Something like x86 or even ARM has tons of instructions to utilize, so you often aren’t left going “how optimal is divide”. They’re also usually superscalar, out of order, and massively pipelined, so the hardware usually has a better idea of optimizations it can make for itself even compared to the compiler (in fact, sometimes compilers that output dumber code can run faster than “clever” ones). And regardless, all the optimizations in the world mean nothing when you have a cache miss, and that’s a lot harder to optimize for regardless of hardware or compilers (you just have to write better code), so yes, a lot of factors contribute to “compilers are good” (on modern hardware). That’s not even getting into SIMD or the compiler knowing about the various kinds of branch prediction and stalls on modern hardware and optimizing for specific processors, something a human generally can’t do (unless they’re building against a super specific processor and even then you basically match the compiler… maybe).
Yes I’m aware of how macros work lol don’t worry. Generally if I have to use an argument more than once I avoid the macro if possible, I use the macros for easier inlining, not for ease of use (generally).
I just tried that and it seems to be roughly the same.

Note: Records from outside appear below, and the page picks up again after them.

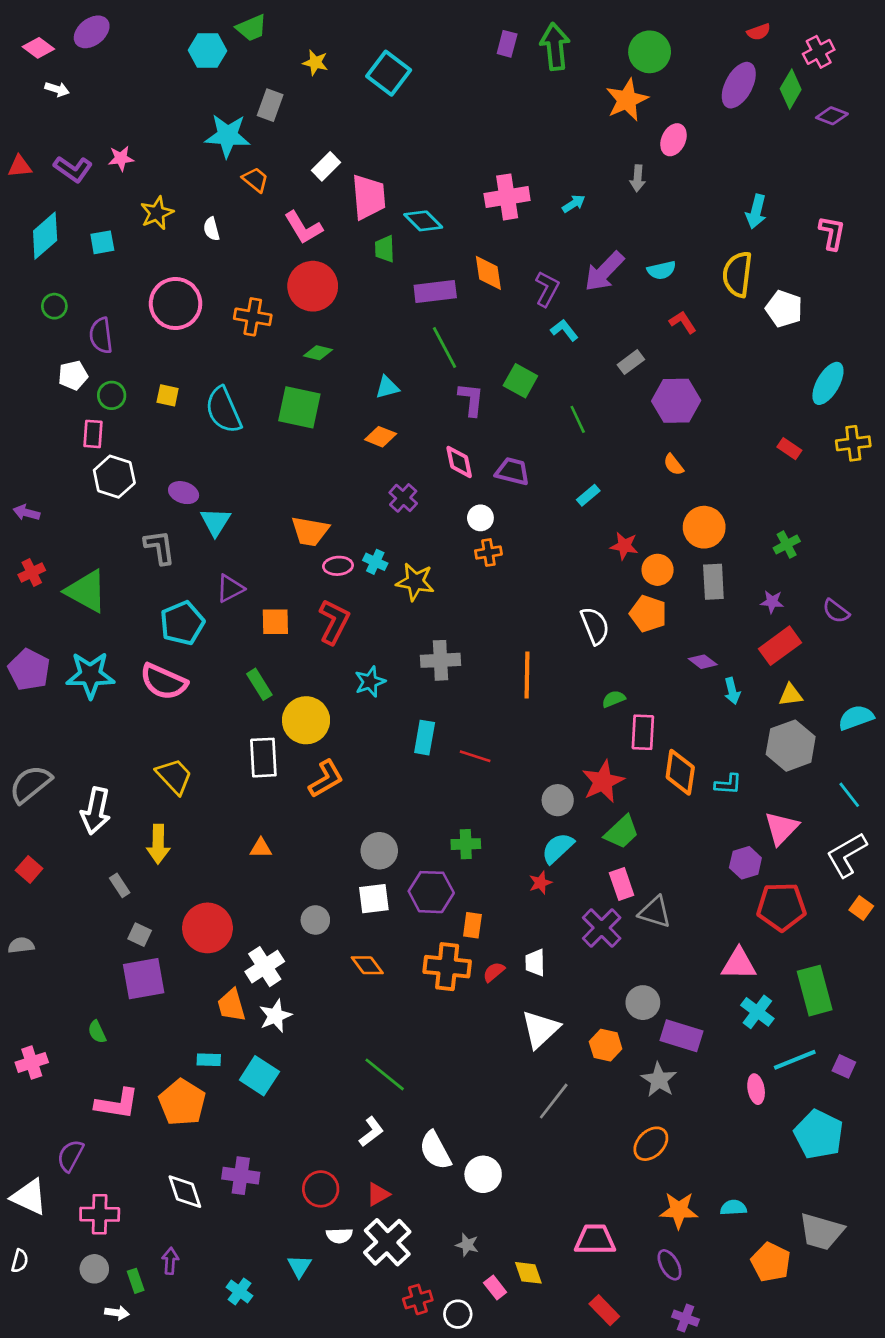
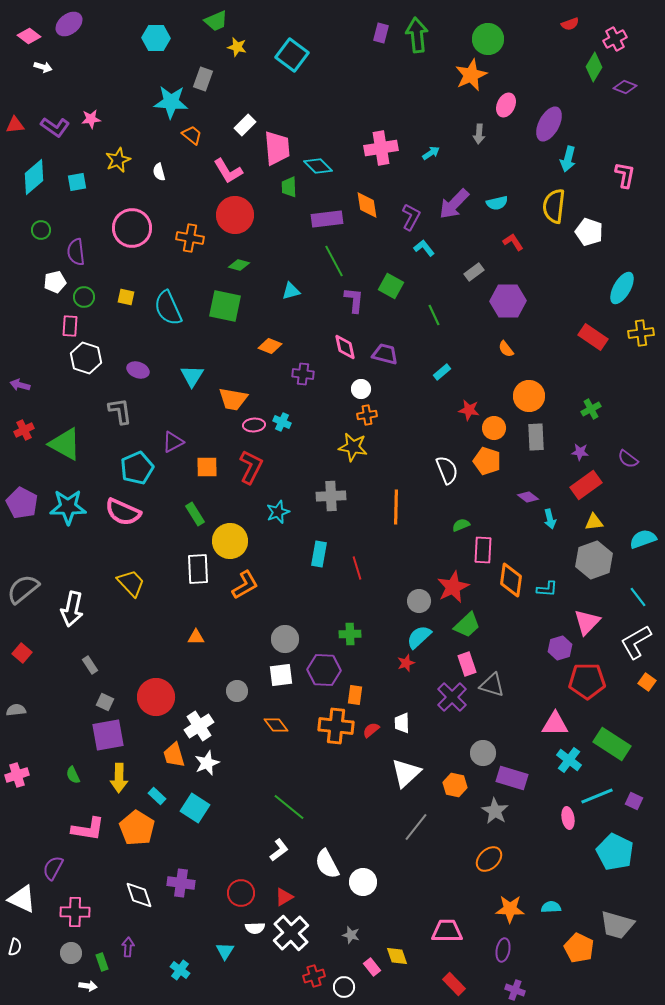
green trapezoid: (251, 28) -> (216, 21), moved
purple ellipse: (739, 85) -> (549, 124), moved
orange diamond: (381, 437) -> (270, 346), moved
red rectangle: (789, 449) -> (593, 337), size x1.6
purple cross: (403, 498) -> (303, 374), turned -35
cyan triangle: (215, 522) -> (192, 376), moved
yellow star: (415, 582) -> (353, 447), moved
red line: (475, 756) -> (357, 568), turned 55
yellow arrow: (158, 844) -> (119, 778), moved
green rectangle: (815, 991) -> (612, 744), turned -42
cyan rectangle: (209, 1060) -> (157, 796), turned 42
pink cross: (32, 1062) -> (17, 775), moved
purple ellipse: (670, 1265) -> (503, 950), turned 40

According to the datasheet, all branch comparisons are 1 cycle for not taken and 2 cycles for taken, regardless of direction of comparison or inclusion of 0 etc.
Is that memcpy for program memory? If so, I just didn’t know it existed lol
Man thank you so much for this, I kept thinking “do I really want to go find this table online or generate it myself and just hope it’s the same”. The answer was no, so I really appreciate it.
Though perhaps the cases I’ve heard of where people managed to do it were with Arduino CLI or PlatformIO or something.
If I remember rightly I think there’s a file buried somewhere in %APPDATA% that stores those. (An .ini file, I think.)
I’ve never even so much as taken a computer science course, let alone stepped foot inside a university. My highest qualification is only college level.
I’m just well read. (Enough to know about SIMD, pipelining, branch prediction, caches, parse trees, parser combinators, static single-assignment form, continuation passing style, et cetera.)
Ironically 32-bit x86 and ARM both date back to the 80s, whereas 8-bit AVR debued in '96.
It’s technically modern, it’s just very… trimmed down, I shall say.
Which usually means consume fewer resources, waste less memory, and perhaps resort to manual memory management rather than relying on a GC.
(Or do sneaky things like the small string optimisation.)
Eh, I just trust the compiler to inline functions.
Functions defined in headers usually have to be marked inline anyway, and template functions are more likely to be inlined by nature of how they’re implemented.
Yeah, but the issue is that branch instructions can only branch on one flag and that > 0 should theoretically require both N and Z to be tested, whereas < 0 should only need to test N. I.e. > 0 should produce an extra branch instruction because of the second flag test.
(Come to think of it, I probably should have mentioned it in this old thread. Maybe I’ll go back and add it later. I was more concerned about the number of people using pgm_read_word instead of pgm_read_ptr.)